▸ **Task goal**
Leave out all pictures. Extract exactly the lines from the one containing "Redemptorists (482, 47)" through the end of the data.

(Stored data)

···

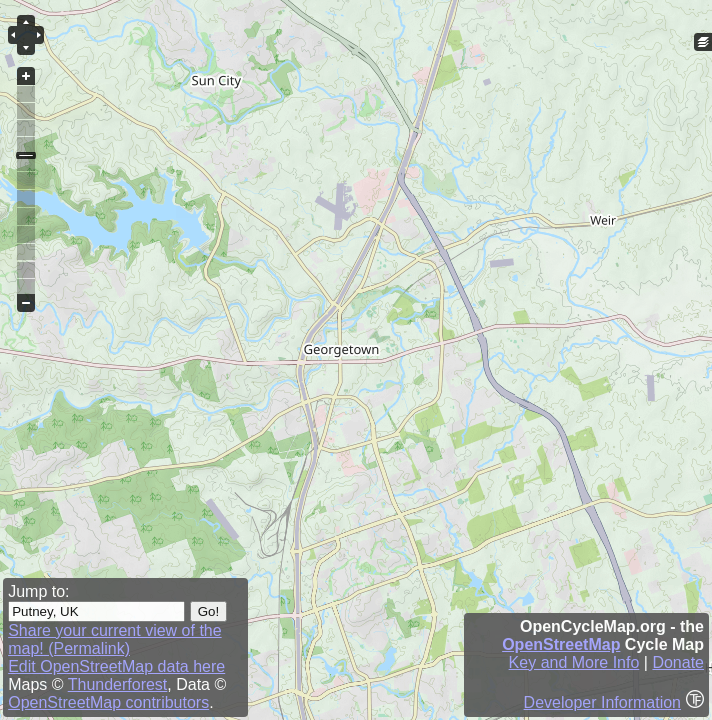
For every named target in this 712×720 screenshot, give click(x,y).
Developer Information (602, 702)
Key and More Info (574, 662)
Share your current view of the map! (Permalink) (114, 639)
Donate (678, 662)
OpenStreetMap (561, 644)
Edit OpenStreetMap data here (116, 666)
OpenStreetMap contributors (108, 702)
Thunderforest (118, 684)
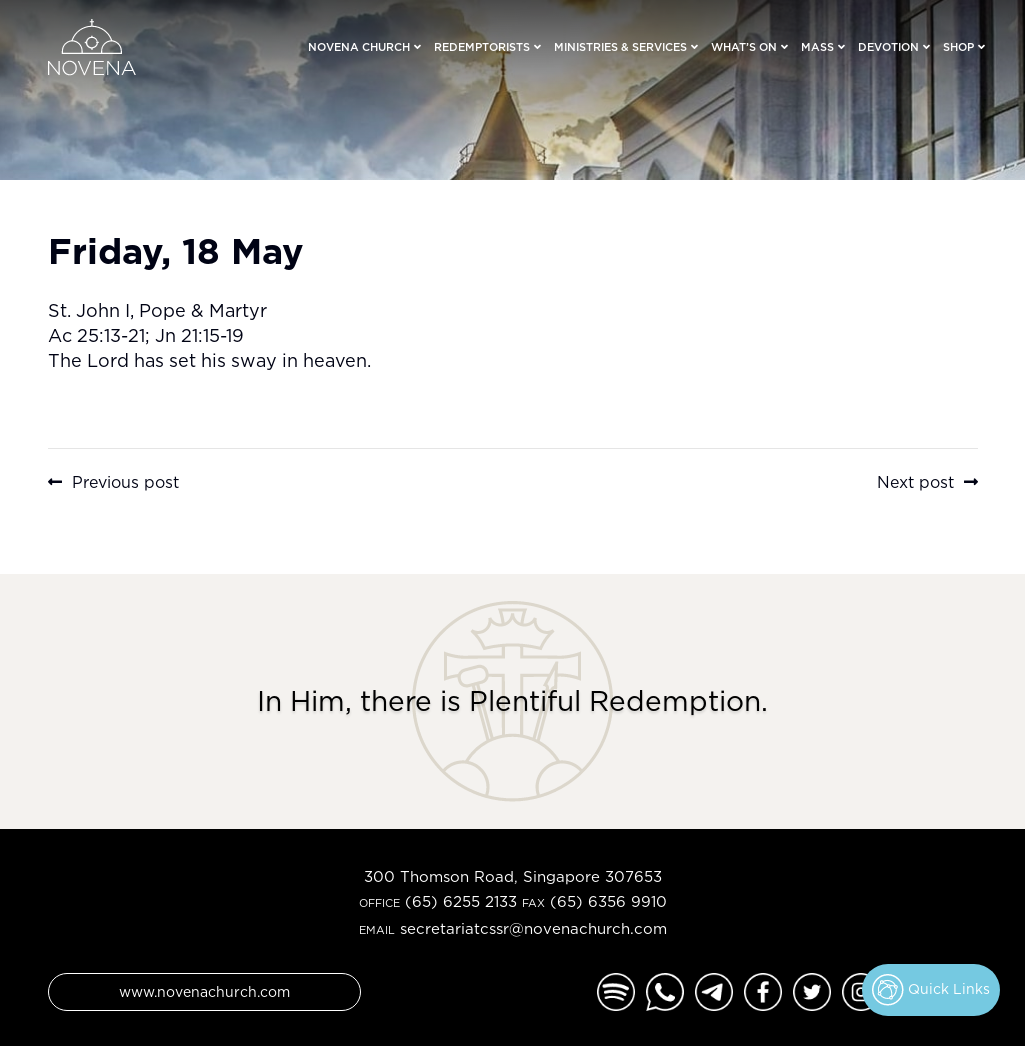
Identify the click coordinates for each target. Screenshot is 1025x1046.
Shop (958, 47)
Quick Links (931, 990)
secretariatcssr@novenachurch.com (533, 928)
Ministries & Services (620, 47)
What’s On (744, 47)
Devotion (888, 47)
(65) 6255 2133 (461, 901)
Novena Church (359, 47)
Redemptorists (482, 47)
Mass (817, 47)
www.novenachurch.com (204, 991)
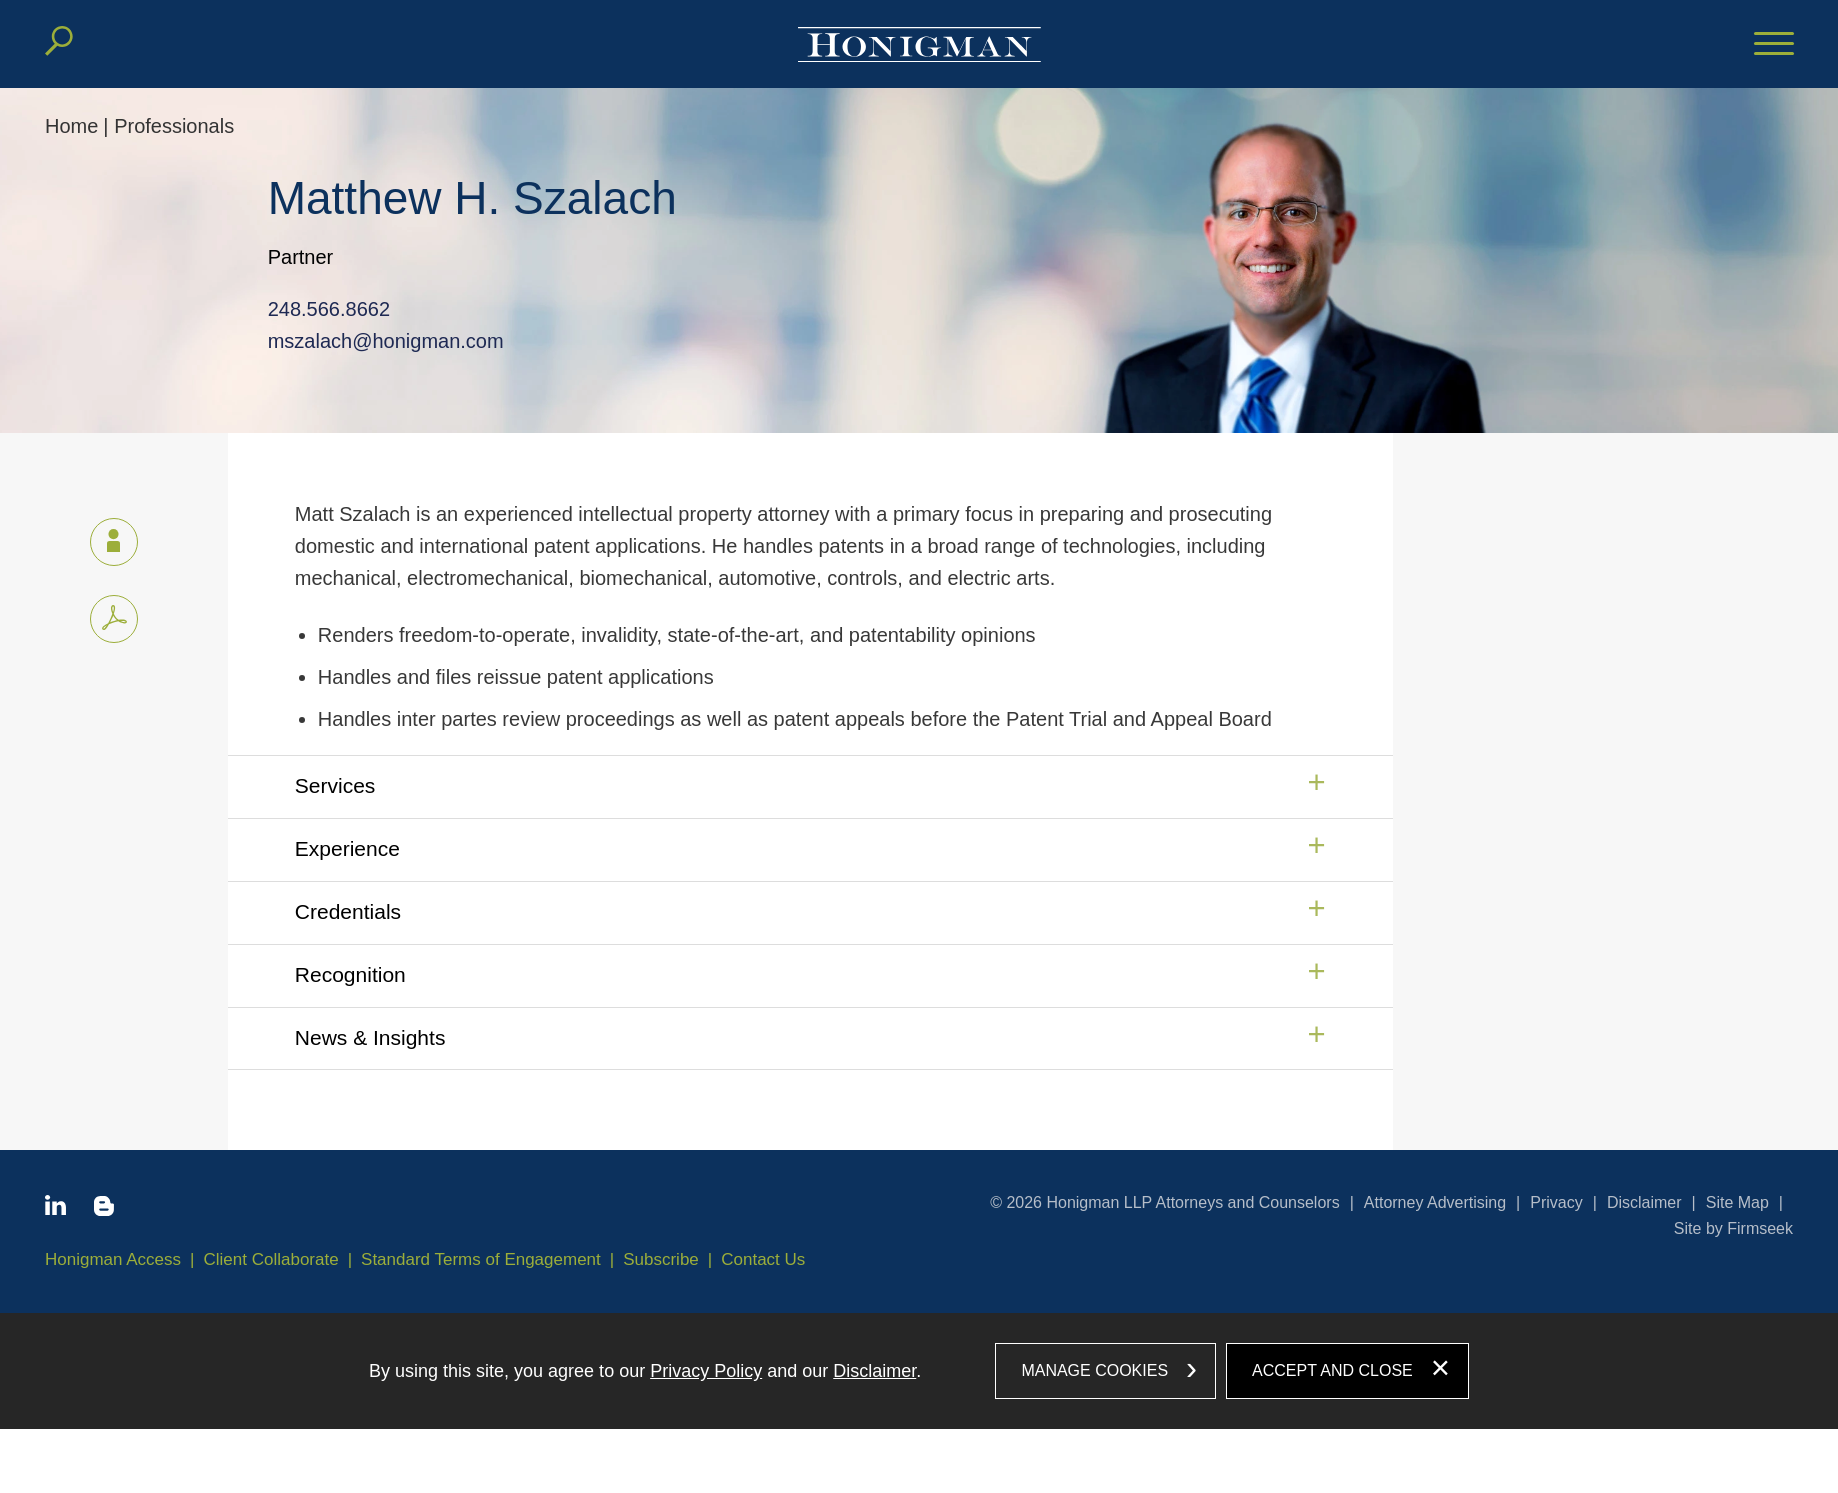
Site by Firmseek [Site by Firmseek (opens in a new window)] (1733, 1228)
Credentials (348, 911)
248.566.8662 (321, 309)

···

▸ **Answer space**
Redemptorists (482, 47)
Mass (817, 47)
www.novenachurch.com (204, 991)
Site by Firmseek [Site by Firmseek (opens in a new window)] (1733, 1228)
Credentials (348, 911)
248.566.8662 (321, 309)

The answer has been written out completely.